Writing SQL That Still Makes Sense Six Months Later

by Arif Ikhsanudin, Backend Developer

The query you wrote in a hurry

You're six months into a project. A bug report comes in about incorrect revenue totals. You open the query responsible and see 80 lines of SQL with five subqueries, aliases like t1, t2, and x, and a comment that says -- TODO: clean this up. The person who wrote it was you. You have no memory of why any of it exists.

SQL readability is underinvested across the industry. Developers who would never write a 200-line method with no comments routinely write opaque queries that are impossible to debug under pressure. The database doesn't care about formatting. Future you does.

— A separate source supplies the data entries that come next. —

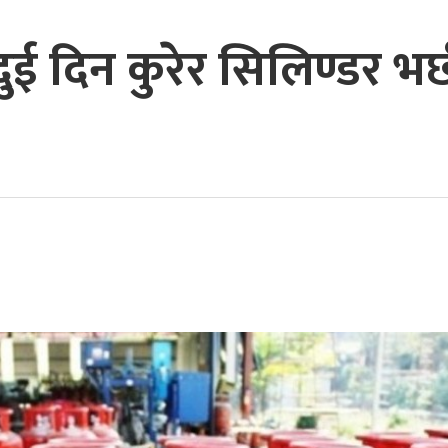
दुई दिन कुरेर सिलिण्डर भर्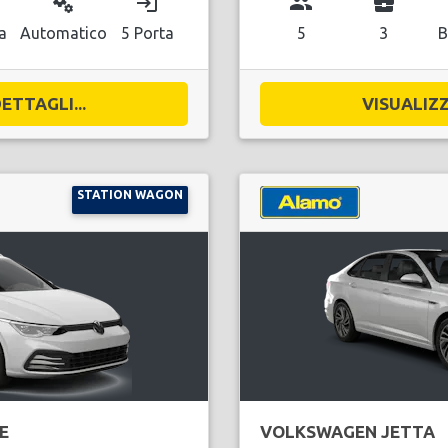
miscellaneous_services
login
group
business_center
a
Automatico
5 Porta
5
3
B
ETTAGLI...
VISUALIZZ
STATION WAGON
E
VOLKSWAGEN JETTA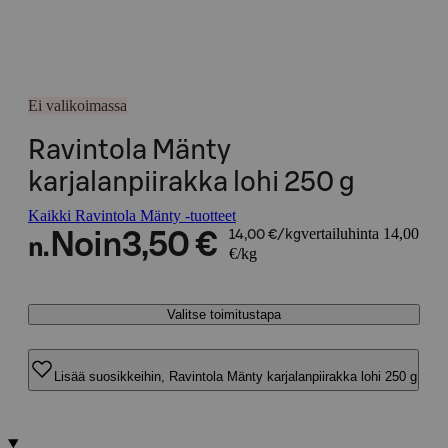
Ei valikoimassa
Ravintola Mänty
karjalanpiirakka lohi 250 g
Kaikki Ravintola Mänty -tuotteet
vertailuhinta 14,00
Noin
3,50 €
14,00 €/kg
n.
€/kg
Valitse toimitustapa
Lisää suosikkeihin, Ravintola Mänty karjalanpiirakka lohi 250 g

Formatting is not optional

Consistent formatting is the baseline. It costs nothing in runtime and makes queries scannable by someone under pressure.

-- Hard to scan
SELECT u.id,u.name,SUM(o.total) as revenue FROM users u LEFT JOIN orders o ON u.id=o.user_id WHERE u.created_at>'2024-01-01' AND o.status='completed' GROUP BY u.id,u.name HAVING SUM(o.total)>1000 ORDER BY revenue DESC;

-- Readable
SELECT
  u.id,
  u.name,
  SUM(o.total) AS revenue
FROM users u
LEFT JOIN orders o
  ON u.id = o.user_id
WHERE
  u.created_at > '2024-01-01'
  AND o.status = 'completed'
GROUP BY
  u.id,
  u.name
HAVING SUM(o.total) > 1000
ORDER BY revenue DESC;

Each clause gets its own line. Each selected column gets its own line. JOIN conditions are indented under the JOIN. This sounds obvious. It is rarely practiced.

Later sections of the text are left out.